Sabe o que ocorreria com nosso corpo se ele fosse insensível a dores quando acontecessem contusões, ou riscos de lesão por corte ou queimadura? Nós estaríamos sujeitos a nos desintegrarmos fisicamente ao vivo e a cores, para dizer o mínimo. As palavras cautela, segurança, escape, evitação, seriam mera retórica, lírica sem conteúdo ou sentido de realidade. E outro tanto inaptas para produzir comportamentos positivos de senso de autoproteção.
Isso quanto ao corpo físico, e não estou falando de sinais, sinalizações sintomáticas indicadoras de algum processo interno danoso para o organismo, que por sua vez também contam como eloquentes apelos à atenção e cuidado com vistas à saúde. Mas vai além do físico. Há dores morais que nos protegem, como humilhação, tristeza, ansiedade, ira, e até mesmo afetos positivos como alegria, prazer, deleite e semelhantes. Tanto que, se nos deparamos com um indivíduo que sinaliza embotamento de sentidos ou de afetos, ou distorção aperceptiva de estímulos, decidimos que estamos diante de uma mente patologizada, que precisa de intervenção e tratamento.
Lembremos a igreja em Laodicéia apontada por Jesus em Apocalipse 3: 14-18. Ela passava por um grave problema do qual não se apercebia. Vivia tão bem consigo mesma, tão cheia de conquistas e vitórias que chegou ao ponto de declarar: “Não preciso de nada!” E seu problema começava exatamente nesse ponto em que havia decidido pautar suas articulações existenciais sobre bases de necessidades ou desejos. Ela se entendia próspera, e o Senhor lhe faz saber a verdadeira realidade de sua situação: “você é miserável, cega e nua”. E por estar cega não tinha noção real de que a riqueza de que se jactava era uma miséria espiritual profunda. A igreja em Laodicéia sequer tinha visão de si mesma. O que teria ocorrido com ela? Certamente investiu toda a sua perspectiva transcendental com nome de fé e espiritualidade no prazer e na conquista temporais, para estar o mais distante possível das dores e sofrimentos. Investiu sua fé no não sofrer; não-perder; não-chorar, como se fosse possível ser crente, ser igreja, alheio a dores, angústias, tristezas e sofrimentos como se num mundo de dores e aflições fosse verdade que a igreja como um gueto ou arca de privilegiados pudesse oferecer um espaço de insensibilidade e escape, via a fé, dos infortúnios da existência humana, tão longe da verdade proclamada pelo Autor de sua fé, quando avisou: “No mundo vocês terão aflições”.

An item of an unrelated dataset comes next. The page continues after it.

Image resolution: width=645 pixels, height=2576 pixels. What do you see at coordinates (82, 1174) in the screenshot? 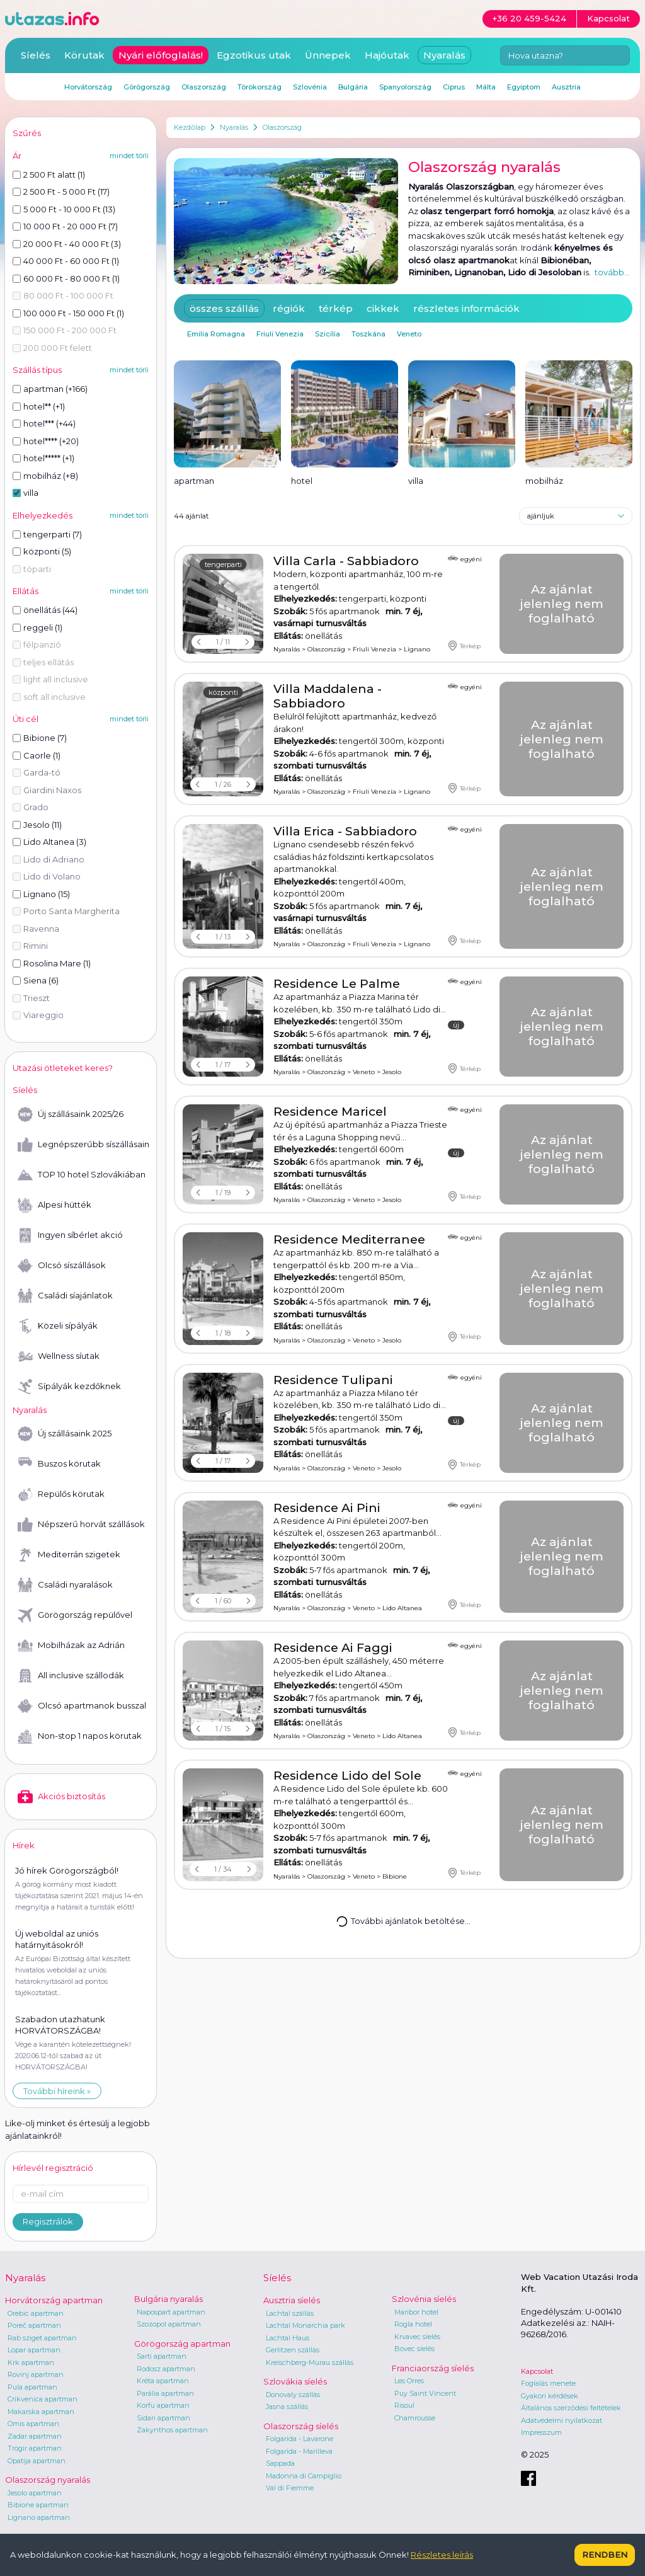
I see `TOP 10 hotel Szlovákiában` at bounding box center [82, 1174].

Por não dar ouvidos a isso, e pretender viver sem dores, Laodicéia não se apercebeu de um sorrateiro resfriamento que a foi envolvendo, engolindo pouco a pouco, até chegar à mornidão, ou ponto neutro, onde a insensibilidade dita as regras de visão da vida.
Aconteceu com Laodicéia a tragédia que pouco a pouco vai tomando vulto entre algumas comunidades evangélicas proclamadoras de um falso evangelho, ensinando a doutrina da síndrome da avestruz, que enfia a cabeça no chão para não ver o perigo, e assim, não vendo a dor ou aflição, assume-se protegida, enquanto na verdade, se encontra totalmente exposta e sem resposta para a fatalidade, que cedo ou tarde sempre vem.
Vale lembrar a palavra sábia de Eliú: “Ao aflito livra da sua aflição, e na opressão se revela aos seus ouvidos” – Jó 36:15. Pois disse Deus: “…Eu te provei na fornalha da aflição”- Isaías 48:10.